Este tipo de pregunta se sustenta en una confusión, la de los conceptos de masa y peso. Pero tras esta confusión está uno de los principios físicos más trascendentales y profundos. También una mala enseñanza de los conceptos de la Física, para variar.
En los cursos elementales de Física la pregunta sobre masa y peso es frecuente, porque es una forma de cazar a los alumnos despistados. Supuestamente esto permite distinguir los conceptos de masa y peso, pero en la práctica es mentira. Lo más que se hace es tener claras unas nociones básicas sobre unidades de medida. Para entender esto hay que tener en cuenta la razón de la confusión. Estamos hablando de dos propiedades físicas diferentes, la masa asociada a la inercia y la masa asociada al peso.
En la mecánica clásica derivada de la de Newton (no me gusta llamarla newtoniana ya que para mí si hubiese que emplear otro nombre preferiría los de Lagrange o Hamilton, eso sería para otra entrada) hay dos tipos de masa. Una masa, la masa inercial, está asociada con la tendencia que tienen los cuerpos a no alterar su estado de movimiento. Se define a partir de las leyes de Newton del movimiento, no explicitaré cómo, que no es tan evidente como parece. La otra, la masa gravitatoria, es la fuente de las interacciones gravitatorias. Pero he aquí que ambas masas son iguales, se pueden hacer iguales mediante una sencilla manipulación de las expresiones matemáticas que las definen, iguales numéricamente.
Esto intrigaba mucho a grandes físicos y matemáticos como Poincaré, Mach, y por supuesto, Einstein. Lo que yo me preguntaba en el último curso del bachillerato era por qué coño esa cosa tan tontorrona preocupaba a Einstein. Tras leerlo en los libros y escucharlo al profesor de Física, no lo entendía recurriendo a los textos de cursos anteriores. Normal, no se enseña lo fundamental. Es una igualdad numérica que relaciona dos CONCEPTOS FÍSICOS que se parecen como un huevo a una castaña. Lo importante no es la manipulación de fórmulas o resolver problemas de planos inclinados, eso son necesidades instrumentales imprescindibles en la Física, pero los amos de la disciplina son los conceptos.
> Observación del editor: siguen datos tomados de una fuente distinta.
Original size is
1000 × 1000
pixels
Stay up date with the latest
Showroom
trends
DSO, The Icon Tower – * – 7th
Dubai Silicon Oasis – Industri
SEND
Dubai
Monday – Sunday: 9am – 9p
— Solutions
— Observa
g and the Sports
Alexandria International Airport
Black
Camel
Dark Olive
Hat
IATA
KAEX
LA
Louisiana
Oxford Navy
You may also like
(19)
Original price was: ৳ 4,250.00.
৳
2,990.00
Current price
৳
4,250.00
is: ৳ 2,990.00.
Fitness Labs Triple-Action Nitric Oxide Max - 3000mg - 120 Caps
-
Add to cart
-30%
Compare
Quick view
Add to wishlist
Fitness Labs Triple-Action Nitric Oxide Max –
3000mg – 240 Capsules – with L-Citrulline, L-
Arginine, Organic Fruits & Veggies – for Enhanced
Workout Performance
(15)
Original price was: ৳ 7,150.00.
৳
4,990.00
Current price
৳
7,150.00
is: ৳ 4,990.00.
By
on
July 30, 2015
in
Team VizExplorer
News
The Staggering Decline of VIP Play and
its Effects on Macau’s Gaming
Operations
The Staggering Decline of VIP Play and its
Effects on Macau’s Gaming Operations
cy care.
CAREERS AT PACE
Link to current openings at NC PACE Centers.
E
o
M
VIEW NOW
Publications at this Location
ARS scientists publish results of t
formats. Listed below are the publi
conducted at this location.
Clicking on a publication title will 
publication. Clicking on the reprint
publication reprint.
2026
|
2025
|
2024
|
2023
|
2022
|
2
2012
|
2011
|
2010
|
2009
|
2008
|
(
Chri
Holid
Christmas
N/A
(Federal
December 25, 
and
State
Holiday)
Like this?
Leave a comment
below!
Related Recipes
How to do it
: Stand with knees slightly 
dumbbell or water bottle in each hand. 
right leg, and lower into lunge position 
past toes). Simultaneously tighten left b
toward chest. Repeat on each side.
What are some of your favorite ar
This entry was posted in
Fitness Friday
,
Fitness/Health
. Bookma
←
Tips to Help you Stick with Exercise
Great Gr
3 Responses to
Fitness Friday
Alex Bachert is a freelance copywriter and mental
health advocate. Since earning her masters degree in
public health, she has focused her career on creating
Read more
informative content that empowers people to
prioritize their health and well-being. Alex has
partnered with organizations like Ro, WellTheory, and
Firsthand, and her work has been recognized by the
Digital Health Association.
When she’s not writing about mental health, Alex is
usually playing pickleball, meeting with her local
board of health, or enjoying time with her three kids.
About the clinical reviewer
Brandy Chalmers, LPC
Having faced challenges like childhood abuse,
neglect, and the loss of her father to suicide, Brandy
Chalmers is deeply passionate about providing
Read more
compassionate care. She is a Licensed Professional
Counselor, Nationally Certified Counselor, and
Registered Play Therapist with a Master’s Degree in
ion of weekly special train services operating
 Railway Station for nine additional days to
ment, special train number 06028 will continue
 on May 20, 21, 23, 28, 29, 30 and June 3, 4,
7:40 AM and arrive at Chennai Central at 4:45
La solución a esa extraña igualdad se debe, cómo no, a ese oscuro empleado de la oficina de patentees de Berna que no tendría ninguno de esos tan cacareados criterios de excelencia investigadora, y seguro que no obtenía una beca FPI por no tener méritos suficientes (luego dicen que hay poca gente investigando). Se trata del Principio de Equivalencia, base de toda la Relatividad General, y que establece esa igualdad porque en realidad las masas inercial y gravitatoria son la misma, estamos hablando del mismo concepto. Y eso tiene profundísimas implicaciones sobre la naturaleza del espacio-tiempo, sobre el propio concepto, de inercia, de fuerza (porque convierte a las fuerzas en una manifestación de una estructura geométrica profunda de los campos).
A día de hoy la Relatividad General se ha verificado experimentalmente muchas veces y lo que se busca ahora es establecer los límites de validez del Principio de Equivalencia. La razón es que es el principio fundamental en que se basa la mitad de la Física, la otra mitad es la Indivisibilidad del Cuanto de Acción. Ambos principios se llevan muy mal y se cree que una forma de unificar ambas concepciones del mundo físico es establecer muy bien la validez del principio de equivalencia, más difícil de demostrar mediante experimentos que las propiedades del mundo cuántico. Hay un satélite, la Gravity Probe B, dedicado en exclusiva a ello. Cómo veis la confusión sobre peso y masa corporal encierra muchos misterios.
He hablado de masa y me han entrado ganas de hablar de otro tema apasionante, la masa electromagnética, los autocampos y los problemas de autoconsistencia interna del electromagnetismo clásico (no resueltos por las versiones cuánticas).